If Rask felt any of that pressure, he certainly didn’t show it. He was named one of the league’s three finalists for the Vezina Trophy on Friday, the award given out to the NHL’s top goaltender. The nomination is the first of his career and even more validation for a dominant season from start to finish.
Rask was excited to learn of the nomination, but with the Bruins in the midst of the Stanley Cup playoffs, Rask has eyes on a much bigger prize at the moment.
“It’s a great honor to be nominated,” Rask admitted Friday. “Obviously it’s something you don’t necessarily — you dream about these individual awards when you’re a kid, too. It’s great recognition, but everybody knows were a team-first team and it’s something that comes after the biggest trophy.”

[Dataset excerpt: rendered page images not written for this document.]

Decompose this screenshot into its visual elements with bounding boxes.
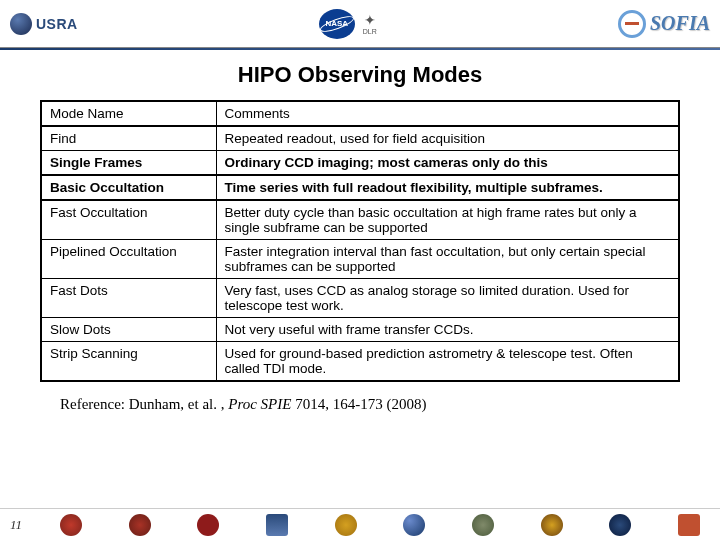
- page-number: 11: [10, 517, 30, 533]
- cell-mode: Basic Occultation: [41, 175, 216, 200]
- cell-mode: Single Frames: [41, 151, 216, 176]
- footer-logo-icon: [403, 514, 425, 536]
- cell-mode: Strip Scanning: [41, 342, 216, 382]
- cell-mode: Pipelined Occultation: [41, 240, 216, 279]
- sofia-logo: SOFIA: [618, 10, 710, 38]
- sofia-text: SOFIA: [650, 12, 710, 35]
- footer-logo-icon: [541, 514, 563, 536]
- usra-logo: USRA: [10, 13, 78, 35]
- ref-italic: Proc SPIE: [228, 396, 295, 412]
- reference-line: Reference: Dunham, et al. , Proc SPIE 70…: [0, 382, 720, 413]
- cell-comment: Used for ground-based prediction astrome…: [216, 342, 679, 382]
- table-row: Fast Dots Very fast, uses CCD as analog …: [41, 279, 679, 318]
- table-row: Fast Occultation Better duty cycle than …: [41, 200, 679, 240]
- slide-header: USRA NASA ✦ DLR SOFIA: [0, 0, 720, 48]
- cell-mode: Find: [41, 126, 216, 151]
- table-row: Slow Dots Not very useful with frame tra…: [41, 318, 679, 342]
- cell-comment: Not very useful with frame transfer CCDs…: [216, 318, 679, 342]
- footer-logo-icon: [60, 514, 82, 536]
- col-header-comments: Comments: [216, 101, 679, 126]
- footer-logo-icon: [266, 514, 288, 536]
- dlr-logo: ✦ DLR: [363, 12, 377, 35]
- cell-mode: Slow Dots: [41, 318, 216, 342]
- footer-logo-icon: [335, 514, 357, 536]
- cell-mode: Fast Dots: [41, 279, 216, 318]
- col-header-mode: Mode Name: [41, 101, 216, 126]
- table-row: Single Frames Ordinary CCD imaging; most…: [41, 151, 679, 176]
- sofia-ring-icon: [618, 10, 646, 38]
- cell-comment: Repeated readout, used for field acquisi…: [216, 126, 679, 151]
- cell-comment: Faster integration interval than fast oc…: [216, 240, 679, 279]
- table-row: Pipelined Occultation Faster integration…: [41, 240, 679, 279]
- footer-logo-icon: [609, 514, 631, 536]
- slide-footer: 11: [0, 508, 720, 540]
- footer-logo-icon: [197, 514, 219, 536]
- footer-logo-icon: [129, 514, 151, 536]
- table-row: Find Repeated readout, used for field ac…: [41, 126, 679, 151]
- footer-logos: [50, 514, 710, 536]
- center-logos: NASA ✦ DLR: [319, 9, 377, 39]
- cell-comment: Ordinary CCD imaging; most cameras only …: [216, 151, 679, 176]
- usra-badge-icon: [10, 13, 32, 35]
- cell-comment: Very fast, uses CCD as analog storage so…: [216, 279, 679, 318]
- table-row: Basic Occultation Time series with full …: [41, 175, 679, 200]
- ref-suffix: 7014, 164-173 (2008): [295, 396, 426, 412]
- footer-logo-icon: [678, 514, 700, 536]
- cell-comment: Time series with full readout flexibilit…: [216, 175, 679, 200]
- footer-logo-icon: [472, 514, 494, 536]
- slide-title: HIPO Observing Modes: [0, 62, 720, 88]
- nasa-logo-icon: NASA: [319, 9, 355, 39]
- modes-table: Mode Name Comments Find Repeated readout…: [40, 100, 680, 382]
- table-header-row: Mode Name Comments: [41, 101, 679, 126]
- cell-comment: Better duty cycle than basic occultation…: [216, 200, 679, 240]
- table-row: Strip Scanning Used for ground-based pre…: [41, 342, 679, 382]
- ref-prefix: Reference: Dunham, et al. ,: [60, 396, 228, 412]
- modes-table-wrap: Mode Name Comments Find Repeated readout…: [0, 100, 720, 382]
- usra-text: USRA: [36, 16, 78, 32]
- cell-mode: Fast Occultation: [41, 200, 216, 240]
- dlr-icon: ✦: [364, 12, 376, 28]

Still, Rask’s regular season was among one of the best in franchise history. He was the only goal in the league to finish in the top five in shutouts, save percentage, goals against average and wins. He lead the league with seven shutouts, and his .930 save percentage was second in the league. He was also quick to credit his teammates, too. Rask’s performance is often times unfairly minimized by those who classify him as a product of the Bruins’ defensive-minded system. That alone may cost him the award, but Rask will take all the help he can get.
“You don’t get these nominations or wins for those trophies without your teammates, obviously,” he said. “If you look at our team, it’s built — our defense is great, and we have such good depth on offense and guys score a lot of goals, but they still take pride in their defensive game, too. So from a goalie standpoint, that’s a huge help.”
Rask’s performance this season was a pretty good way for him to prove himself in the first year of a big contract. Rask signed an eight-year, $56 million contract extension last summer that made him one of the highest-paid goalies in the league. He apparently made it a point to make sure he proved his worth in the first season after signing that big ticket.
“I feel like I wasn’t a disappointment,” Rask said. “I guess it’s something — you just try to be as good as people think you are and you think you are. So I accomplished that in the regular season and there’s still a lot to prove in the playoffs.”
He’s been even better so far in the playoffs. Rask gave another sparkling performance on Thursday night, as he made 35 saves in the Bruins’ overtime win over the Detroit Red Wings in Game 4 of their first-round Stanley Cup playoff series. Rask now has a .966 save percentage and a 0.96 goals against average through the Bruins’ four postseason games. If he keeps that up, he’ll be on the short list for the Conn Smythe trophy as the playoffs MVP as well.